→ What needs to be done
All lines from the one containing "Foundation for Q3 2026" through the end of the entries below should appear in the answer exactly, with no others.

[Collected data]
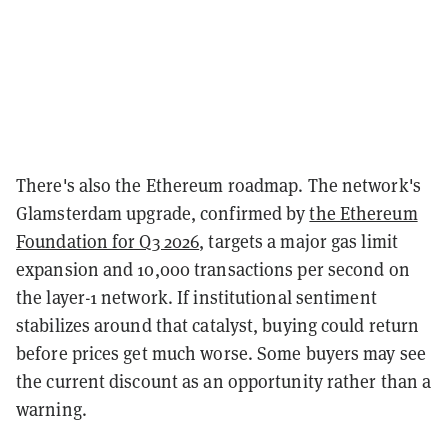
There's also the Ethereum roadmap. The network's
Glamsterdam upgrade, confirmed by
the Ethereum
Foundation for Q3 2026
, targets a major gas limit
expansion and 10,000 transactions per second on
the layer-1 network. If institutional sentiment
stabilizes around that catalyst, buying could return
before prices get much worse. Some buyers may see
the current discount as an opportunity rather than a
warning.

→ Result
Foundation for Q3 2026
, targets a major gas limit
expansion and 10,000 transactions per second on
the layer-1 network. If institutional sentiment
stabilizes around that catalyst, buying could return
before prices get much worse. Some buyers may see
the current discount as an opportunity rather than a
warning.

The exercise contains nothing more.